La politica estera dell’Azerbaigian è un continuo camminare su un filo di lana in un di complesso gioco di equilibrio tra le potenze vicine – Russia, Turchia e Iran – e gli incombenti Stati Uniti.
Il rapporto con la Russia ha molte e contraddittorie facce: la stragrande maggioranza della popolazione parla il russo, ma oggi nelle scuole s’insegna l’inglese fin dalle scuole primarie, il russo è facoltativo e gli stage all’estero dei giovani avvengono nei paesi dell’Unione Europea. Nel museo di storia di Baku il racconto si ferma al 1918 con ampia documentazione del conflitto tra le armate “armeno-bolsceviche” e quelle “turco-azere”, mentre i busti di un generale azero dell’Armata Rossa e di un partigiano morto nella lotta al nazismo sono relegati in un anonimo corridoio; nel museo storico di Saki si possono osservare invece fotografie dei dirigenti sovietici e documenti dell’Azerbaigian dell’epoca. L’influenza russa è ancora ampia nella cultura e nella comunicazione. Ogni edicola vende diversi quotidiani russi.
Sul piano politico i rapporti tra i due paesi sono fortemente segnati dalla vicenda del Nagorno-Karabakh, le regioni a maggioranza azere occupate dall’Armenia e tutt’ora rivendicate con forza dall’Azerbaigian, che ospitano basi militari russe. D’altra parte chi pensa ad un progressivo allontanamento dalla Russia in direzione statunitense non dimentica il promesso e mancato aiuto occidentale alla Georgia, quando nel 2008 questa diede avvio alla guerra bombardando la capitale dell’Ossezia del Sud, una delle regioni separatiste che la Georgia voleva riconquistare e che ebbe come conseguenza l’avanzata russa fino a 45 km da Tbilisi.

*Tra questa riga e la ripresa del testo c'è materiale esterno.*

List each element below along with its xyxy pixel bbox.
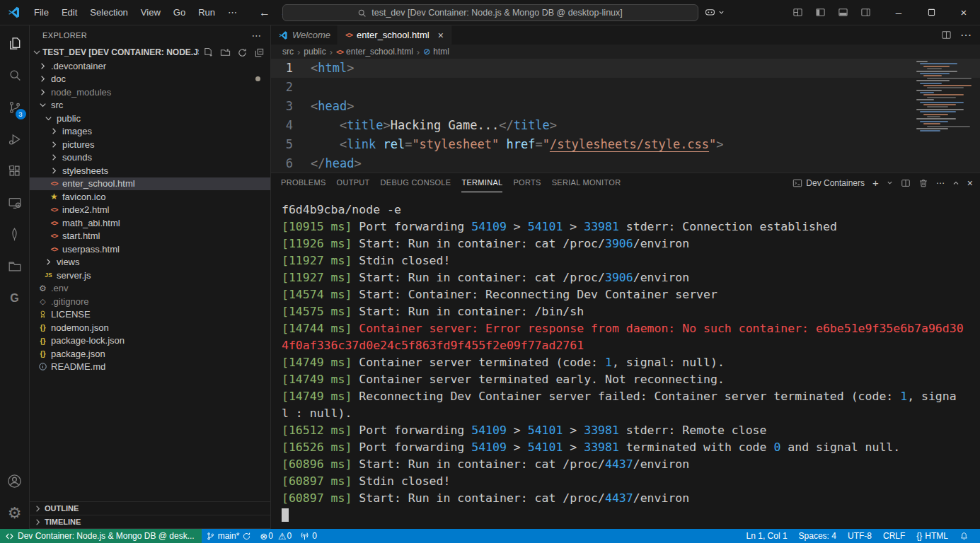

La Russia non è certo disponibile a restare spettatore passivo all’avvicinamento del governo di Baku alla Nato e agli USA, che già ora hanno un’influenza tutt’altro che insignificante sul paese. Inutile dire che l’oleodotto che attraversa l’Azerbaigian e la Georgia per arrivare in Turchia e i percorsi degli ulteriori progetti per trasportare petrolio e gas in Occidente sono una delle cause fondamentali delle attuali tensioni.
L’influenza turca è anch’essa facilmente percepibile nelle varie iniziative culturali in atto in questo momento in tutto il paese e nelle celebrazioni del 95° anniversario dell’alleanza turco-azera, contrapposta agli armeno-bolscevichi; queste celebrazioni sono funzionali al rafforzamento di un’alleanza che ha nel percorso del citato oleodotto una delle ragioni fondamentali e corrispondono anche ad una scelta della Turchia di puntare la propria bussola commerciale decisamente ad est, soprattutto di fronte allo svanire della possibilità per Ankara di entrare nell’Unione Europea.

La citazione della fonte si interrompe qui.